FJ has purchased N (1 <= N <= 2000) yummy treats for the cows who get money for giving vast amounts of milk. FJ sells one treat per day and wants to maximize the money he receives over a given period time.
The treats are interesting for many reasons:
The treats are numbered 1..N and stored sequentially in single file in a long box that is open at both ends. On any day, FJ can retrieve one treat from either end of his stash of treats.
Like fine wines and delicious cheeses, the treats improve with age and command greater prices.
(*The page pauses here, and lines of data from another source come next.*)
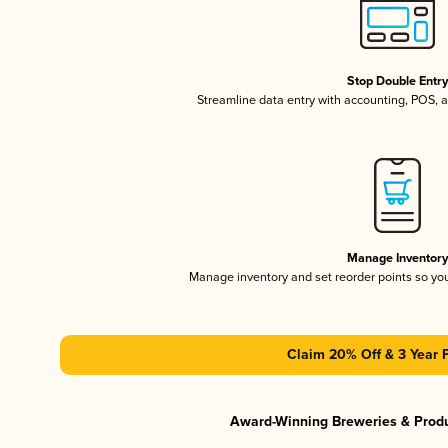
Stop Double Entr
Streamline data entry with accounting, POS,
Manage Inventor
Manage inventory and set reorder points so y
Claim 20% Off & 3 Year 
Award-Winning Breweries & Prod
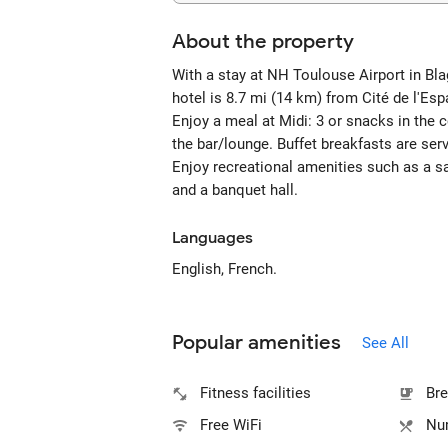
About the property
With a stay at NH Toulouse Airport in Blag
hotel is 8.7 mi (14 km) from Cité de l'Es
Enjoy a meal at Midi: 3 or snacks in the 
the bar/lounge. Buffet breakfasts are s
Enjoy recreational amenities such as a sa
and a banquet hall.
Languages
English, French.
Popular amenities
See All
Fitness facilities
Bre
Free WiFi
Num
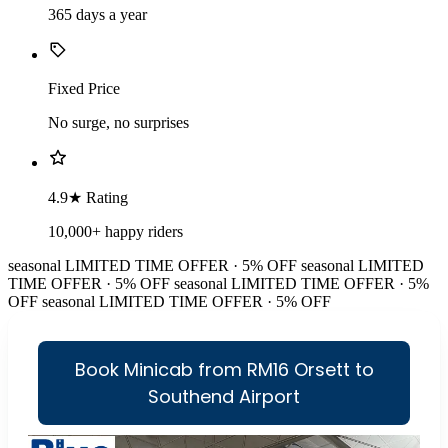
365 days a year
Fixed Price
No surge, no surprises
4.9★ Rating
10,000+ happy riders
seasonal
LIMITED TIME OFFER · 5% OFF
seasonal
LIMITED
TIME OFFER · 5% OFF
seasonal
LIMITED TIME OFFER · 5%
OFF
seasonal
LIMITED TIME OFFER · 5% OFF
Book Minicab from RM16 Orsett to
Southend Airport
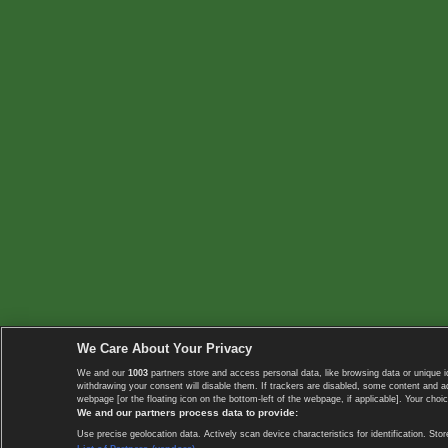
We Care About Your Privacy
We and our
1003
partners store and access personal data, like browsing data or unique i
withdrawing your consent will disable them. If trackers are disabled, some content and 
webpage [or the floating icon on the bottom-left of the webpage, if applicable]. Your choic
We and our partners process data to provide:
Use precise geolocation data. Actively scan device characteristics for identification. 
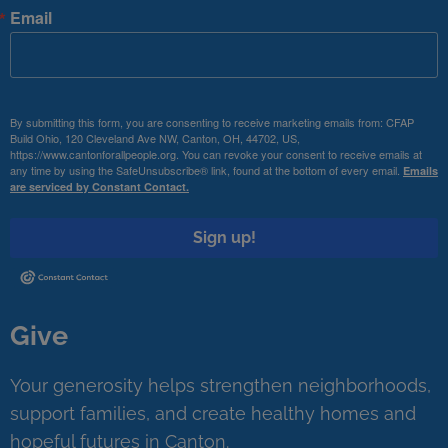
Email
By submitting this form, you are consenting to receive marketing emails from: CFAP
Build Ohio, 120 Cleveland Ave NW, Canton, OH, 44702, US,
https://www.cantonforallpeople.org. You can revoke your consent to receive emails at
any time by using the SafeUnsubscribe® link, found at the bottom of every email.
Emails
are serviced by Constant Contact.
Sign up!
Give
Your generosity helps strengthen neighborhoods,
support families, and create healthy homes and
hopeful futures in Canton.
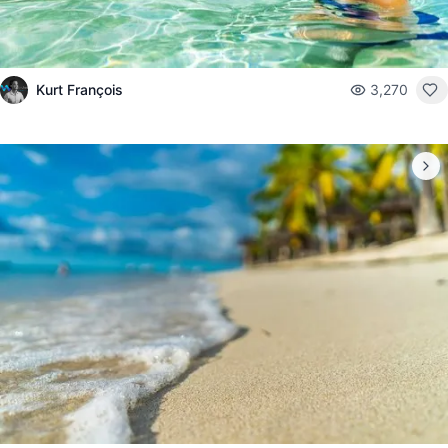
Kurt François
3,270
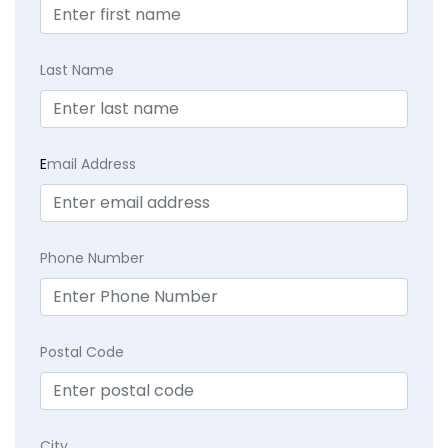
Last Name
E
mail Address
Phone Number
Postal Code
City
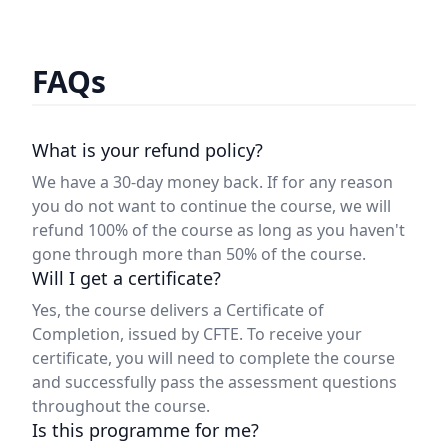
FAQs
What is your refund policy?
We have a 30-day money back. If for any reason
you do not want to continue the course, we will
refund 100% of the course as long as you haven't
gone through more than 50% of the course.
Will I get a certificate?
Yes, the course delivers a Certificate of
Completion, issued by CFTE. To receive your
certificate, you will need to complete the course
and successfully pass the assessment questions
throughout the course.
Is this programme for me?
The treats are not uniform: some are better and have higher intrinsic value. Treat i has value v(i) (1 <= v(i) <= 1000).
Cows pay more for treats that have aged longer: a cow will pay v(i)*a for a treat of age a.
Given the values v(i) of each of the treats lined up in order of the index i in their box, what is the greatest value FJ can receive for them if he orders their sale optimally?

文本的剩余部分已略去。